● About this exercise:
The required output is the exact run of lines below that opens at the line with "Look at this image. mask <item>left" and closes at the line with "Given the image: Outline".

***** Records for the task *****

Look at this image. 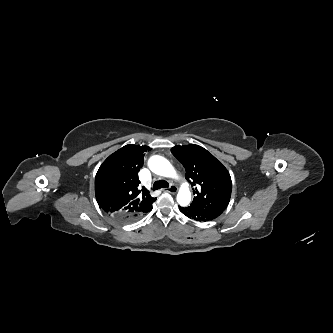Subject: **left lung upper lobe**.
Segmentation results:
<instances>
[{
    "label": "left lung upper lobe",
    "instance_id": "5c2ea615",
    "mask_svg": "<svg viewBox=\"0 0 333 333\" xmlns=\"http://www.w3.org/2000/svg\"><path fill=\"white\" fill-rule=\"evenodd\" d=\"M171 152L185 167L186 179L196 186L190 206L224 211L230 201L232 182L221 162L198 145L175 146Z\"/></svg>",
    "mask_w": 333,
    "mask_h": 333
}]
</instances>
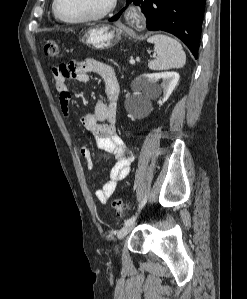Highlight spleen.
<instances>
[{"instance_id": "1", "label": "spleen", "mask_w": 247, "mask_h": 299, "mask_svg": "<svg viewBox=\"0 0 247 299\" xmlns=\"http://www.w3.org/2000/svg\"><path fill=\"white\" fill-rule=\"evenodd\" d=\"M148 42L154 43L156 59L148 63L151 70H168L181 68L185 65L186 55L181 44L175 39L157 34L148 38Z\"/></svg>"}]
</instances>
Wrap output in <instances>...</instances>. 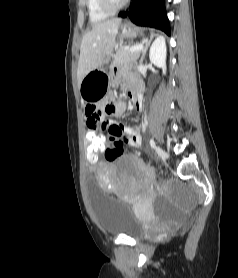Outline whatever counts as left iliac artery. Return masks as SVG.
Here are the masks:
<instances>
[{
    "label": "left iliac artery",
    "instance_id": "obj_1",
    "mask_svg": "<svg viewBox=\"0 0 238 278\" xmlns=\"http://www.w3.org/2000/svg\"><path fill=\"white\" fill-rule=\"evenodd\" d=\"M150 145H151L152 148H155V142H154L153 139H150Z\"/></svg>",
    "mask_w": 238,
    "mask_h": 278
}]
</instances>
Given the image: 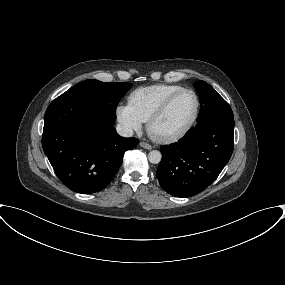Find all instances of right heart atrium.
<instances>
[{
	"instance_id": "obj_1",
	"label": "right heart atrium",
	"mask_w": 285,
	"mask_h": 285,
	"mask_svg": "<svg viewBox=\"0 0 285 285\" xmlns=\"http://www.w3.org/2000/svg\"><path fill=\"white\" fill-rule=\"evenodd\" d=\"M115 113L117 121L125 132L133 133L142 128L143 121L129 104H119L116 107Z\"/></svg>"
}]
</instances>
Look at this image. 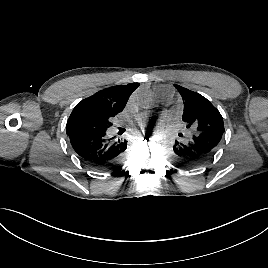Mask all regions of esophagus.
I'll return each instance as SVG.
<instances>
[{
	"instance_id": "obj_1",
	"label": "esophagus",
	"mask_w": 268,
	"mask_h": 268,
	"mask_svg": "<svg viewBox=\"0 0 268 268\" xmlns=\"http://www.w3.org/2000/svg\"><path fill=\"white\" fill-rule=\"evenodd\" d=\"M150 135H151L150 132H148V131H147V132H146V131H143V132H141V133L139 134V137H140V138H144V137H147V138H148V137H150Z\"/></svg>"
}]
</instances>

*****
***** Records for the task *****

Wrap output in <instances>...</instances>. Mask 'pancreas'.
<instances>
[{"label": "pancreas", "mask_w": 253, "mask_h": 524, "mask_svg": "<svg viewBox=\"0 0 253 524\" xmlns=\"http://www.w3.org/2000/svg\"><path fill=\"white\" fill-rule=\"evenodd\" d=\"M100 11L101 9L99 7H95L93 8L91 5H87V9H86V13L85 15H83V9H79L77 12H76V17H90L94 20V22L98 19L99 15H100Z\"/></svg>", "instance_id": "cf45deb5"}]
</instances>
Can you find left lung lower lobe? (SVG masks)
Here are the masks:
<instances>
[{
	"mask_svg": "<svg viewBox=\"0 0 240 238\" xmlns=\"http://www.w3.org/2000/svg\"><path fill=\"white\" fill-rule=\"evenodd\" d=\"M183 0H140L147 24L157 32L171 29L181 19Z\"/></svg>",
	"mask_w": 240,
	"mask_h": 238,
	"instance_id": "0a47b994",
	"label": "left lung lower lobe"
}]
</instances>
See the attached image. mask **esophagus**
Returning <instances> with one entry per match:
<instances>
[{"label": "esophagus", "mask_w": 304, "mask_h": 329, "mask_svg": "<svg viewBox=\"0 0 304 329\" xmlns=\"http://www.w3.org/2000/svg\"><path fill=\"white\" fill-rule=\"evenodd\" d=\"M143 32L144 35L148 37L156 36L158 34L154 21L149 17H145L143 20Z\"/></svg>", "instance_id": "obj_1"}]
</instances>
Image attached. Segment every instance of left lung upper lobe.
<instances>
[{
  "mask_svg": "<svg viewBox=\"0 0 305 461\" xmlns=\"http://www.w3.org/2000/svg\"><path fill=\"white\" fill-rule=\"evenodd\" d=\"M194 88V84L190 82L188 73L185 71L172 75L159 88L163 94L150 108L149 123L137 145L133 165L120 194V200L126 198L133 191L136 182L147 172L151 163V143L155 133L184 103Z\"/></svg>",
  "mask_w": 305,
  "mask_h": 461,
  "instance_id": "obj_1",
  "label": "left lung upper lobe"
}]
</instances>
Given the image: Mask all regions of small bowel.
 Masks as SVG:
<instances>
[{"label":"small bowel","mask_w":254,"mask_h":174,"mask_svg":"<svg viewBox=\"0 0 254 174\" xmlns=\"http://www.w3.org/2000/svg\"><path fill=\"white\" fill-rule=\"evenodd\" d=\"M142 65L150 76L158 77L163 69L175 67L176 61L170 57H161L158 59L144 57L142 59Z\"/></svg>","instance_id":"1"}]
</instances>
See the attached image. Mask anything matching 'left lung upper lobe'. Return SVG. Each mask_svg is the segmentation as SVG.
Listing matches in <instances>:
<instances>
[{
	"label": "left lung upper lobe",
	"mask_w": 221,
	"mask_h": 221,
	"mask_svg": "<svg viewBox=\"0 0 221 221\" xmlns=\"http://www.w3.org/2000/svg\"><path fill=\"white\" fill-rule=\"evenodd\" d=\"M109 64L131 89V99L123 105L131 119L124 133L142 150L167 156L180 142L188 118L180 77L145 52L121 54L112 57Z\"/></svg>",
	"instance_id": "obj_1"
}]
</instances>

*****
***** Records for the task *****

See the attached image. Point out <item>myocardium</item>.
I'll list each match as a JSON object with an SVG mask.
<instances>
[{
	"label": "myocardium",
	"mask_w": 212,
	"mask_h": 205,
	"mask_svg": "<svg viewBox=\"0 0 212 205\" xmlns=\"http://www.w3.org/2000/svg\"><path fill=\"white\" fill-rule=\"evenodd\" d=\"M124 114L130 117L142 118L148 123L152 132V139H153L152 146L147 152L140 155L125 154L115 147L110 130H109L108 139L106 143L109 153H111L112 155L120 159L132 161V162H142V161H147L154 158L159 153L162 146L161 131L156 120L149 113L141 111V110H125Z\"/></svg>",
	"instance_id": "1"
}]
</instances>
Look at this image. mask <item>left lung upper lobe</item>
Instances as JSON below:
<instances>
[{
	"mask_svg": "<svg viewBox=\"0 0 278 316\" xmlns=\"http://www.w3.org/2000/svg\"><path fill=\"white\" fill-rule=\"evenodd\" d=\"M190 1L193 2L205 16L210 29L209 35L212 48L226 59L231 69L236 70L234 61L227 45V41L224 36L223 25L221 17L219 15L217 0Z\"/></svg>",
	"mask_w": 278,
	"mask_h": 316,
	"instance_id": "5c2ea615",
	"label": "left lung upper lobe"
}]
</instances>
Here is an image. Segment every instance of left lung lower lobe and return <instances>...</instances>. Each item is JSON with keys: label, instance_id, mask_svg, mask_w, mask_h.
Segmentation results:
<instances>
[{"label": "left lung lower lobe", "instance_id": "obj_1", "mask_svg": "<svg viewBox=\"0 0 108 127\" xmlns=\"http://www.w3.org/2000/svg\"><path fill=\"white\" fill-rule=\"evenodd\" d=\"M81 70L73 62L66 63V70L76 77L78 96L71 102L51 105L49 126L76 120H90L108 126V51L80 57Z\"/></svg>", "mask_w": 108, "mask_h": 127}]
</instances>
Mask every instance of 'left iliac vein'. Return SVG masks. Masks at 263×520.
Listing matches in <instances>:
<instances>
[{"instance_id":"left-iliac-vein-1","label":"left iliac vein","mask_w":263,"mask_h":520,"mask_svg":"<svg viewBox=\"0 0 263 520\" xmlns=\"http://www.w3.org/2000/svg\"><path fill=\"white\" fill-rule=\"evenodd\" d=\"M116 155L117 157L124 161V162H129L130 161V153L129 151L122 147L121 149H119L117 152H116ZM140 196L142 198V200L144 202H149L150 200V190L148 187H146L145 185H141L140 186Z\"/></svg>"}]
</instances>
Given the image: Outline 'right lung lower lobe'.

*****

● Response to the exercise:
Look at this image. mask <item>left lung upper lobe</item>
Instances as JSON below:
<instances>
[{
	"mask_svg": "<svg viewBox=\"0 0 278 316\" xmlns=\"http://www.w3.org/2000/svg\"><path fill=\"white\" fill-rule=\"evenodd\" d=\"M190 1L193 2L205 16L210 29L209 35L212 48L226 59L231 69L236 70L234 61L227 45V41L224 36L223 25L221 17L219 15L217 0Z\"/></svg>",
	"mask_w": 278,
	"mask_h": 316,
	"instance_id": "5c2ea615",
	"label": "left lung upper lobe"
}]
</instances>
Here is an image. Segment every instance of left lung lower lobe and return <instances>...</instances>. Each item is JSON with keys: label, instance_id, mask_svg, mask_w, mask_h.
Segmentation results:
<instances>
[{"label": "left lung lower lobe", "instance_id": "obj_1", "mask_svg": "<svg viewBox=\"0 0 108 127\" xmlns=\"http://www.w3.org/2000/svg\"><path fill=\"white\" fill-rule=\"evenodd\" d=\"M81 70L73 62L66 63V70L76 77L78 96L71 102L51 105L49 126L76 120H90L108 126V51L80 57Z\"/></svg>", "mask_w": 108, "mask_h": 127}]
</instances>
Mask every instance of 'left iliac vein'. Return SVG masks. Masks at 263×520.
Listing matches in <instances>:
<instances>
[{"instance_id":"left-iliac-vein-1","label":"left iliac vein","mask_w":263,"mask_h":520,"mask_svg":"<svg viewBox=\"0 0 263 520\" xmlns=\"http://www.w3.org/2000/svg\"><path fill=\"white\" fill-rule=\"evenodd\" d=\"M116 155L117 157L124 161V162H129L130 161V153L129 151L122 147L121 149H119L117 152H116ZM140 196L142 198V200L144 202H149L150 200V190L148 187H146L145 185H141L140 186Z\"/></svg>"}]
</instances>
Given the image: Outline 'right lung lower lobe'.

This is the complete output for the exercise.